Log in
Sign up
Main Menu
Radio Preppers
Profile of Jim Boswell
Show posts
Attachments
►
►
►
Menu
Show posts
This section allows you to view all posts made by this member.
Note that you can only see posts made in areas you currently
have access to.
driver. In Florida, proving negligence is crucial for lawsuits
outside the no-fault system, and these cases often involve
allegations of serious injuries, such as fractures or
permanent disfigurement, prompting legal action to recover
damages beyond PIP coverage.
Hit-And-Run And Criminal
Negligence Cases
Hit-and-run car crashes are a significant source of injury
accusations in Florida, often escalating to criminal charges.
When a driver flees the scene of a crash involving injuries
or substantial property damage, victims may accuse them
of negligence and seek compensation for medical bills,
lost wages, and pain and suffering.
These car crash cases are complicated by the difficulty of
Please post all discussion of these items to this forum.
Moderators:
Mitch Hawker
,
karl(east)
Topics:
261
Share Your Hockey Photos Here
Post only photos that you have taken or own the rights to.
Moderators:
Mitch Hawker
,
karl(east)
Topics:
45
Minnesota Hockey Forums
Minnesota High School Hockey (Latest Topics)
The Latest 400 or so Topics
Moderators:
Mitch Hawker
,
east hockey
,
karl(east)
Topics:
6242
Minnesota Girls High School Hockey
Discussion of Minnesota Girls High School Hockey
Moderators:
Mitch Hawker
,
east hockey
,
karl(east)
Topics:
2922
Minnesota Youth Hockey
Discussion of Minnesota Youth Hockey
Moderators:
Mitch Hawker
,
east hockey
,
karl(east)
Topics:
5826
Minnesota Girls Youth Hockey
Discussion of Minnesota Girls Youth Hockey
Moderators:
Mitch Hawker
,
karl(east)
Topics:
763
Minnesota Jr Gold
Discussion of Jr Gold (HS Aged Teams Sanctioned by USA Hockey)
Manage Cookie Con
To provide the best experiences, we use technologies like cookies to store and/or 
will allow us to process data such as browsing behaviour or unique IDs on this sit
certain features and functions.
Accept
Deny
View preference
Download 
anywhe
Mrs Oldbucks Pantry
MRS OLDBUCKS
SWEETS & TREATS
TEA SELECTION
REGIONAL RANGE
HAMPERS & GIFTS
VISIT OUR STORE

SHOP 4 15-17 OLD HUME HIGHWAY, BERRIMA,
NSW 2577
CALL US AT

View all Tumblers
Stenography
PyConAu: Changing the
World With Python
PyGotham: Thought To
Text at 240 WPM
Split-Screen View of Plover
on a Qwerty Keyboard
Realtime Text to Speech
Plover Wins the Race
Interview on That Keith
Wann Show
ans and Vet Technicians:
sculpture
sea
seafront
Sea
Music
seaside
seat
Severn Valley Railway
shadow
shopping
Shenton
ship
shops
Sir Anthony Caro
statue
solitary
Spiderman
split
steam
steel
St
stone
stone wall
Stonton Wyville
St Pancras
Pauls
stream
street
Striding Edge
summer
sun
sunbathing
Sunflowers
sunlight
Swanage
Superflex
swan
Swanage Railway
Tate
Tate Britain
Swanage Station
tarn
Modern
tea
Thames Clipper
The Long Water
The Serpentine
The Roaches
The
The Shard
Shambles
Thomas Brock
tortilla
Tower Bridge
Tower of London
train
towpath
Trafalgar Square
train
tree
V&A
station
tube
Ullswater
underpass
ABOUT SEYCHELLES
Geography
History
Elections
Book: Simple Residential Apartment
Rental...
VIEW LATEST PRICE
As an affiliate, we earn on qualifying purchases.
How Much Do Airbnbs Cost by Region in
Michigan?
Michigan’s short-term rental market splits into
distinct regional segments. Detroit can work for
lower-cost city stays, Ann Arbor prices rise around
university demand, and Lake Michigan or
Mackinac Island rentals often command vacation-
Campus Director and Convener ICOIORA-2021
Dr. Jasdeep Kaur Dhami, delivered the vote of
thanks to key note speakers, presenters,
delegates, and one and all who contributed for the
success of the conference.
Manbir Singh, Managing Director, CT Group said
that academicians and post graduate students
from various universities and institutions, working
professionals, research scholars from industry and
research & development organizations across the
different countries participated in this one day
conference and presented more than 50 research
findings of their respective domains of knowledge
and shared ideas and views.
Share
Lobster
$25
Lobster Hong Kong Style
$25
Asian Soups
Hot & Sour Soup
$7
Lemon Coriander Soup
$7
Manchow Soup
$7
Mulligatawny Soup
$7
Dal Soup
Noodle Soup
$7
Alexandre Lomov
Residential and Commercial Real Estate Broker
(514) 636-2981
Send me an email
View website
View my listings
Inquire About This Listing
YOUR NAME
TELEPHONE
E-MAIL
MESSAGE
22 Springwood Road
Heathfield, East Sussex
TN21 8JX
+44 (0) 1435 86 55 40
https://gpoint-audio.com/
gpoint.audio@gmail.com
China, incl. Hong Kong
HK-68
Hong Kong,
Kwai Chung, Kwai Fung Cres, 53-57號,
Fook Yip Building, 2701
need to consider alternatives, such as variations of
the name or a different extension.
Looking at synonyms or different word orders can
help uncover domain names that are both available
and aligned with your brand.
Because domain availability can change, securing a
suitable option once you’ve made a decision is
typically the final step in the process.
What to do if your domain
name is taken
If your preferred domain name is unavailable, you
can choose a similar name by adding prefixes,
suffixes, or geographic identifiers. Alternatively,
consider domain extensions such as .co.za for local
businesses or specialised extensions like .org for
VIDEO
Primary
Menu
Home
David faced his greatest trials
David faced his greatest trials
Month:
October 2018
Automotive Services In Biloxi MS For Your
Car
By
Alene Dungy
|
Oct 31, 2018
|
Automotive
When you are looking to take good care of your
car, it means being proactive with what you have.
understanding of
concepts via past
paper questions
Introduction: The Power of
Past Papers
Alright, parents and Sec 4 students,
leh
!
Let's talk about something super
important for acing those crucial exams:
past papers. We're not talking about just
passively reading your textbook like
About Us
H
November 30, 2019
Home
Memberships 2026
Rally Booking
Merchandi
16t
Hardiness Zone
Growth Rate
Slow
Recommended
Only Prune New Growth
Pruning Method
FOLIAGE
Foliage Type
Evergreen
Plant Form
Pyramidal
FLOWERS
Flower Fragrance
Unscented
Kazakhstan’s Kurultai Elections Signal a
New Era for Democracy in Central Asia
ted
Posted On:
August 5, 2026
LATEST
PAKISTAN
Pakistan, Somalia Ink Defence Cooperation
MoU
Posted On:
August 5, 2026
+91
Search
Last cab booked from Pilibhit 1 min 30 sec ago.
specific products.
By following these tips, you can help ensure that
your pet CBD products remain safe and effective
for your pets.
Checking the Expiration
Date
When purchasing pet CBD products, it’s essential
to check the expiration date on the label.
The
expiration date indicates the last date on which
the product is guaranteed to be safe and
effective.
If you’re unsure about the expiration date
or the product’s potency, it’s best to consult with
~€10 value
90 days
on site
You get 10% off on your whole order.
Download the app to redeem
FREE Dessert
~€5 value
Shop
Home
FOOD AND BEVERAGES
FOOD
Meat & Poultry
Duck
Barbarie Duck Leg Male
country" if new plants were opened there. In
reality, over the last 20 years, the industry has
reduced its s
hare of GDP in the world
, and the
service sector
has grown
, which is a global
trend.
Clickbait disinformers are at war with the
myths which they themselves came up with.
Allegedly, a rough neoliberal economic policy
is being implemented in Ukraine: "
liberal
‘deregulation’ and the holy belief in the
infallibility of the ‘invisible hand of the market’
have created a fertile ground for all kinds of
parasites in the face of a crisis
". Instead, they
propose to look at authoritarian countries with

· · · · ·

Exact repetition of every entry in the data is required.

Log in
Sign up
Main Menu
Radio Preppers
Profile of Jim Boswell
Show posts
Attachments
►
►
►
Menu
Show posts
This section allows you to view all posts made by this member.
Note that you can only see posts made in areas you currently
have access to.
driver. In Florida, proving negligence is crucial for lawsuits
outside the no-fault system, and these cases often involve
allegations of serious injuries, such as fractures or
permanent disfigurement, prompting legal action to recover
damages beyond PIP coverage.
Hit-And-Run And Criminal
Negligence Cases
Hit-and-run car crashes are a significant source of injury
accusations in Florida, often escalating to criminal charges.
When a driver flees the scene of a crash involving injuries
or substantial property damage, victims may accuse them
of negligence and seek compensation for medical bills,
lost wages, and pain and suffering.
These car crash cases are complicated by the difficulty of
Please post all discussion of these items to this forum.
Moderators:
Mitch Hawker
,
karl(east)
Topics:
261
Share Your Hockey Photos Here
Post only photos that you have taken or own the rights to.
Moderators:
Mitch Hawker
,
karl(east)
Topics:
45
Minnesota Hockey Forums
Minnesota High School Hockey (Latest Topics)
The Latest 400 or so Topics
Moderators:
Mitch Hawker
,
east hockey
,
karl(east)
Topics:
6242
Minnesota Girls High School Hockey
Discussion of Minnesota Girls High School Hockey
Moderators:
Mitch Hawker
,
east hockey
,
karl(east)
Topics:
2922
Minnesota Youth Hockey
Discussion of Minnesota Youth Hockey
Moderators:
Mitch Hawker
,
east hockey
,
karl(east)
Topics:
5826
Minnesota Girls Youth Hockey
Discussion of Minnesota Girls Youth Hockey
Moderators:
Mitch Hawker
,
karl(east)
Topics:
763
Minnesota Jr Gold
Discussion of Jr Gold (HS Aged Teams Sanctioned by USA Hockey)
Manage Cookie Con
To provide the best experiences, we use technologies like cookies to store and/or 
will allow us to process data such as browsing behaviour or unique IDs on this sit
certain features and functions.
Accept
Deny
View preference
Download 
anywhe
Mrs Oldbucks Pantry
MRS OLDBUCKS
SWEETS & TREATS
TEA SELECTION
REGIONAL RANGE
HAMPERS & GIFTS
VISIT OUR STORE

SHOP 4 15-17 OLD HUME HIGHWAY, BERRIMA,
NSW 2577
CALL US AT

View all Tumblers
Stenography
PyConAu: Changing the
World With Python
PyGotham: Thought To
Text at 240 WPM
Split-Screen View of Plover
on a Qwerty Keyboard
Realtime Text to Speech
Plover Wins the Race
Interview on That Keith
Wann Show
ans and Vet Technicians:
sculpture
sea
seafront
Sea
Music
seaside
seat
Severn Valley Railway
shadow
shopping
Shenton
ship
shops
Sir Anthony Caro
statue
solitary
Spiderman
split
steam
steel
St
stone
stone wall
Stonton Wyville
St Pancras
Pauls
stream
street
Striding Edge
summer
sun
sunbathing
Sunflowers
sunlight
Swanage
Superflex
swan
Swanage Railway
Tate
Tate Britain
Swanage Station
tarn
Modern
tea
Thames Clipper
The Long Water
The Serpentine
The Roaches
The
The Shard
Shambles
Thomas Brock
tortilla
Tower Bridge
Tower of London
train
towpath
Trafalgar Square
train
tree
V&A
station
tube
Ullswater
underpass
ABOUT SEYCHELLES
Geography
History
Elections
Book: Simple Residential Apartment
Rental...
VIEW LATEST PRICE
As an affiliate, we earn on qualifying purchases.
How Much Do Airbnbs Cost by Region in
Michigan?
Michigan’s short-term rental market splits into
distinct regional segments. Detroit can work for
lower-cost city stays, Ann Arbor prices rise around
university demand, and Lake Michigan or
Mackinac Island rentals often command vacation-
Campus Director and Convener ICOIORA-2021
Dr. Jasdeep Kaur Dhami, delivered the vote of
thanks to key note speakers, presenters,
delegates, and one and all who contributed for the
success of the conference.
Manbir Singh, Managing Director, CT Group said
that academicians and post graduate students
from various universities and institutions, working
professionals, research scholars from industry and
research & development organizations across the
different countries participated in this one day
conference and presented more than 50 research
findings of their respective domains of knowledge
and shared ideas and views.
Share
Lobster
$25
Lobster Hong Kong Style
$25
Asian Soups
Hot & Sour Soup
$7
Lemon Coriander Soup
$7
Manchow Soup
$7
Mulligatawny Soup
$7
Dal Soup
Noodle Soup
$7
Alexandre Lomov
Residential and Commercial Real Estate Broker
(514) 636-2981
Send me an email
View website
View my listings
Inquire About This Listing
YOUR NAME
TELEPHONE
E-MAIL
MESSAGE
22 Springwood Road
Heathfield, East Sussex
TN21 8JX
+44 (0) 1435 86 55 40
https://gpoint-audio.com/
gpoint.audio@gmail.com
China, incl. Hong Kong
HK-68
Hong Kong,
Kwai Chung, Kwai Fung Cres, 53-57號,
Fook Yip Building, 2701
need to consider alternatives, such as variations of
the name or a different extension.
Looking at synonyms or different word orders can
help uncover domain names that are both available
and aligned with your brand.
Because domain availability can change, securing a
suitable option once you’ve made a decision is
typically the final step in the process.
What to do if your domain
name is taken
If your preferred domain name is unavailable, you
can choose a similar name by adding prefixes,
suffixes, or geographic identifiers. Alternatively,
consider domain extensions such as .co.za for local
businesses or specialised extensions like .org for
VIDEO
Primary
Menu
Home
David faced his greatest trials
David faced his greatest trials
Month:
October 2018
Automotive Services In Biloxi MS For Your
Car
By
Alene Dungy
|
Oct 31, 2018
|
Automotive
When you are looking to take good care of your
car, it means being proactive with what you have.
understanding of
concepts via past
paper questions
Introduction: The Power of
Past Papers
Alright, parents and Sec 4 students,
leh
!
Let's talk about something super
important for acing those crucial exams:
past papers. We're not talking about just
passively reading your textbook like
About Us
H
November 30, 2019
Home
Memberships 2026
Rally Booking
Merchandi
16t
Hardiness Zone
Growth Rate
Slow
Recommended
Only Prune New Growth
Pruning Method
FOLIAGE
Foliage Type
Evergreen
Plant Form
Pyramidal
FLOWERS
Flower Fragrance
Unscented
Kazakhstan’s Kurultai Elections Signal a
New Era for Democracy in Central Asia
ted
Posted On:
August 5, 2026
LATEST
PAKISTAN
Pakistan, Somalia Ink Defence Cooperation
MoU
Posted On:
August 5, 2026
+91
Search
Last cab booked from Pilibhit 1 min 30 sec ago.
specific products.
By following these tips, you can help ensure that
your pet CBD products remain safe and effective
for your pets.
Checking the Expiration
Date
When purchasing pet CBD products, it’s essential
to check the expiration date on the label.
The
expiration date indicates the last date on which
the product is guaranteed to be safe and
effective.
If you’re unsure about the expiration date
or the product’s potency, it’s best to consult with
~€10 value
90 days
on site
You get 10% off on your whole order.
Download the app to redeem
FREE Dessert
~€5 value
Shop
Home
FOOD AND BEVERAGES
FOOD
Meat & Poultry
Duck
Barbarie Duck Leg Male
country" if new plants were opened there. In
reality, over the last 20 years, the industry has
reduced its s
hare of GDP in the world
, and the
service sector
has grown
, which is a global
trend.
Clickbait disinformers are at war with the
myths which they themselves came up with.
Allegedly, a rough neoliberal economic policy
is being implemented in Ukraine: "
liberal
‘deregulation’ and the holy belief in the
infallibility of the ‘invisible hand of the market’
have created a fertile ground for all kinds of
parasites in the face of a crisis
". Instead, they
propose to look at authoritarian countries with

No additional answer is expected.